Start of DATA TO PROCESS

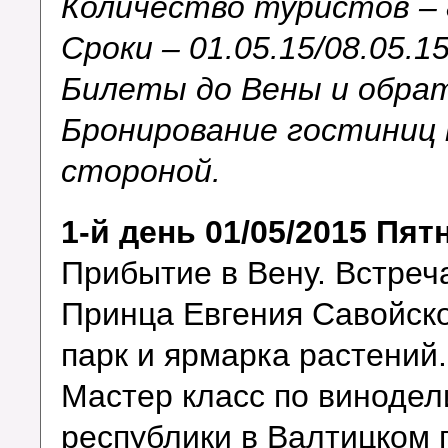
Количество туристов –
Сроки –
01.05.15
/
08.05.1
Билеты до Вены и обра
Бронирование гостиниц
стороной.
1-й день 01/05/2015 Пя
Прибытие в Вену. Встреча
Принца Евгения Савойск
парк и ярмарка растени
Мастер класс по виноде
республики в Валтицком 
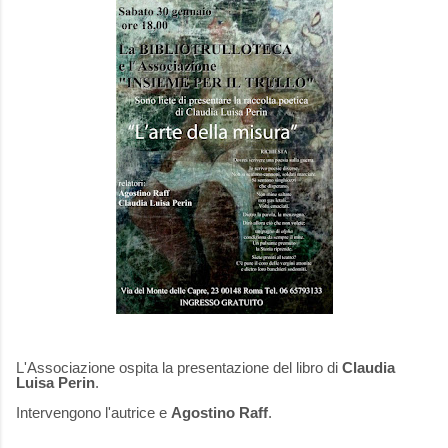
L'Associazione ospita la presentazione del libro di
Claudia
Luisa Perin
.
Intervengono l'autrice e
Agostino Raff
.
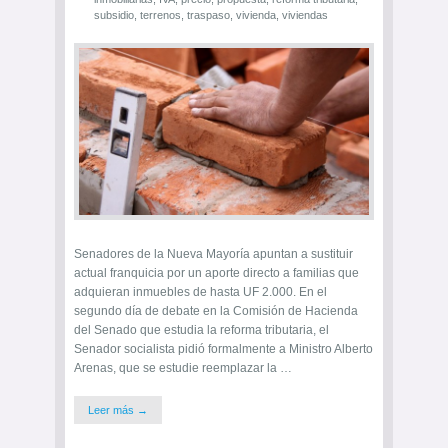
subsidio
,
terrenos
,
traspaso
,
vivienda
,
viviendas
Senadores de la Nueva Mayoría apuntan a sustituir
actual franquicia por un aporte directo a familias que
adquieran inmuebles de hasta UF 2.000. En el
segundo día de debate en la Comisión de Hacienda
del Senado que estudia la reforma tributaria, el
Senador socialista pidió formalmente a Ministro Alberto
Arenas, que se estudie reemplazar la …
Leer más →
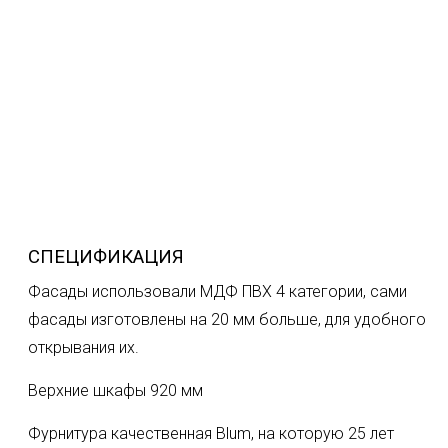
СПЕЦИФИКАЦИЯ
Фасады использовали МДФ ПВХ 4 категории, сами
фасады изготовлены на 20 мм больше, для удобного
открывания их.
Верхние шкафы 920 мм
Фурнитура качественная Blum, на которую 25 лет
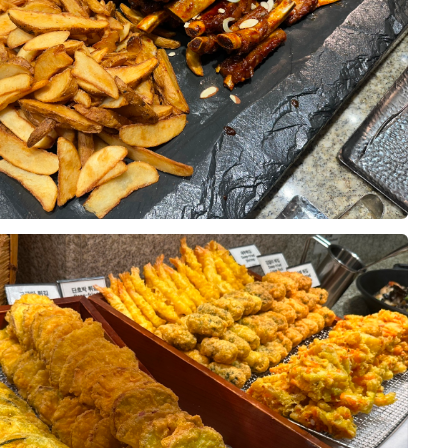
 높고 버진로드가 길었으면 좋겠다.
상담받을때부터 너무 친절하고 상세히 설명
 이동하거나 식사하기에 더욱 편했을
 어둡진 않았으면 좋겠다 생각했었는
과정이었어요!!!!!
도 조금 더 다양했다면 식사의 마무리
????
것이라는 생각이 들었습니다.
곳이였어요!!
0
26-07-28
23명 읽음
은 정말 작은 아쉬움에 불과했습니
 운영되는 단독홀이고, 전체적으로 생
장 중요하게 생각했던 것 중 하나가
하지 않으면서 고급스럽더라구용
 그래서 본식을 앞두고 웨딩그룹 위
 만큼, 주위 분들도 맛있다를 남발
다녀왔는데, 전체적으로 기대 이상이
하면서 가장 중요하게 생각했던 것
은 퀄리티의 음식은 기본인데, 그 기
,
10장
딩홀이었습니다.
가 높다는 후기가 많았고, 연회장을
 맞춰 방문했고, 직원분들이 친절하
의 즐거움으로까지 이어지길 바라며!
음식 구성과 공간이 깔끔하게 관리되
주셔서 첫인상부터 좋았어요. 연회장
습니다.
습니다.
 있었고, 음식도 정갈하게 진열되어
대가 많이 됩니다!
음직스러웠습니다.
0
26-07-28
20명 읽음
원분도 정말 친절하셨습니다.
은 음식 종류가 정말 다양하다는 것
 있었고, 타이밍 좋게 조명도 어떻게
 양식, 일식은 물론 샐러드와 디저트
 있는 예신이라 결혼식 준비의 마지
주셨어요!
 있어서 남녀노소 누구나 만족할 수
으로 위더스 영등포 시식에 다녀왔습
기도 했었고, 위더스 뒤에 더 다녀올
 특히 갈비찜과 스테이크는 부드럽고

End of DATA TO PROCESS

Where in the records does the word "전체적으로" appear? Copy each line that holds it.

 운영되는 단독홀이고, 전체적으로 생
다녀왔는데, 전체적으로 기대 이상이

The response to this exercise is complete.